Before the implementation of the Trade Secrets Directive (TSD) in Belgium, the theft and illegal use of trade secrets were dealt with in three different areas of Belgian law: criminal law, the law relating to employment agreements and case law relating to unfair trade practices.
The Belgian process of implementation of the TSD was conducted via the Belgian Government who proposed a Bill to the Belgian Parliament. That Bill did not propose changes to the current criminal law or create a new type of intellectual property right. However, it would introduce a specific chapter regarding the protection of trade secrets into the Code of Economic Law. It would also create a specific cause of action arising from the unlawful obtaining, use and dissemination of a trade secret, that will be conducted via a so-called "fast track action" whereby the court rules on the merits in an accelerated action but can only issue an injunction, and not damages. Belgian law relating to employment agreements would also be amended to include the definition of a trade secret as contained in the TSD.
In general, trade secrets have been protected in Slovakia by the Slovak Commercial Code (Act no. 513/1991 Coll. as amended). The Slovak legislator therefore did not introduce a new law on trade secrets but rather decided to implement the Trade Secrets Directive by amending the existing set of laws. The implementing measures clarify what an infringement of a trade secret is, widen its scope and specify further protection.
The implementation has been done by means of a new special statutory law that has been approved by the Senate on 6 February 2019.
Until the New Law enters into force, trade secret infringement is ruled in the Spanish Unfair Competition Act (Article 13) and there are several rules to protect trade secrets in the framework of Spanish civil and criminal judicial procedures.
In addition, the Spanish Criminal Code foresees criminal relief for the most serious trade secrets infringements (Articles 278 and 279 of the Criminal Code).
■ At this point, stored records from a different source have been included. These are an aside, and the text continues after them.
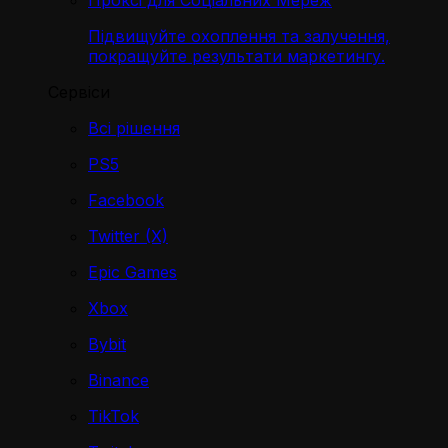
Проксі для Соціальних Мереж
Підвищуйте охоплення та залучення,
покращуйте результати маркетингу.
Сервіси
Всі рішення
PS5
Facebook
Twitter (X)
Epic Games
Xbox
Bybit
Binance
TikTok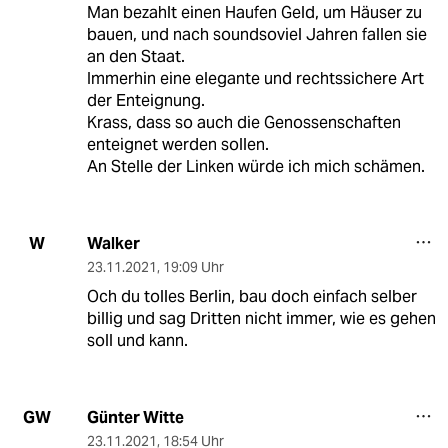
Man bezahlt einen Haufen Geld, um Häuser zu
bauen, und nach soundsoviel Jahren fallen sie
an den Staat.
Immerhin eine elegante und rechtssichere Art
der Enteignung.
Krass, dass so auch die Genossenschaften
enteignet werden sollen.
An Stelle der Linken würde ich mich schämen.
Walker
W
23.11.2021
,
19:09 Uhr
Och du tolles Berlin, bau doch einfach selber
billig und sag Dritten nicht immer, wie es gehen
soll und kann.
Günter Witte
GW
23.11.2021
,
18:54 Uhr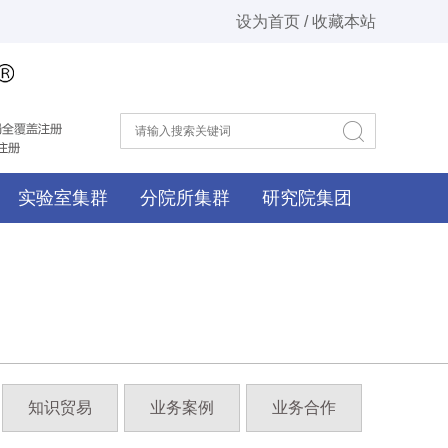
设为首页 / 收藏本站
实验室集群
分院所集群
研究院集团
知识贸易
业务案例
业务合作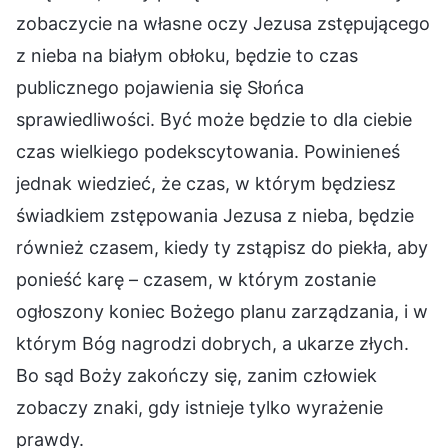
zobaczycie na własne oczy Jezusa zstępującego
z nieba na białym obłoku, będzie to czas
publicznego pojawienia się Słońca
sprawiedliwości. Być może będzie to dla ciebie
czas wielkiego podekscytowania. Powinieneś
jednak wiedzieć, że czas, w którym będziesz
świadkiem zstępowania Jezusa z nieba, będzie
również czasem, kiedy ty zstąpisz do piekła, aby
ponieść karę – czasem, w którym zostanie
ogłoszony koniec Bożego planu zarządzania, i w
którym Bóg nagrodzi dobrych, a ukarze złych.
Bo sąd Boży zakończy się, zanim człowiek
zobaczy znaki, gdy istnieje tylko wyrażenie
prawdy.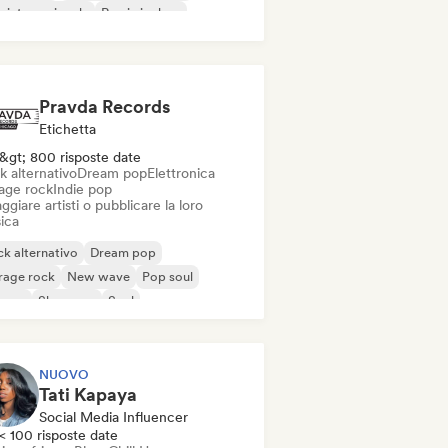
 internazionale
Rap in inglese
Pravda Records
Etichetta
&gt; 800 risposte date
k alternativo
Dream pop
Elettronica
age rock
Indie pop
ggiare artisti o pubblicare la loro
ica
k alternativo
Dream pop
rage rock
New wave
Pop soul
ggae
Shoegaze
Soul
NUOVO
Tati Kapaya
Social Media Influencer
< 100 risposte date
This will not be modified with the implementation of the Directive.
Since 1990, Sweden has had an Act on Protection of Trade Secrets, which provides protection against the unlawful acquisition, use or disclosure of trade secrets. The 1990 Act already met most of the requirements of the Directive.
However, in order to implement the Directive, a number of legislative changes will be made. This will be done mainly through the replacement of the 1990 Act with a new Act on Trade Secrets. Changes will also be made to the Code of Judicial Procedure, to the Public Access to Information and Secrecy Act, and to the Act on Measures to Prevent Certain Particularly Serious Crimes.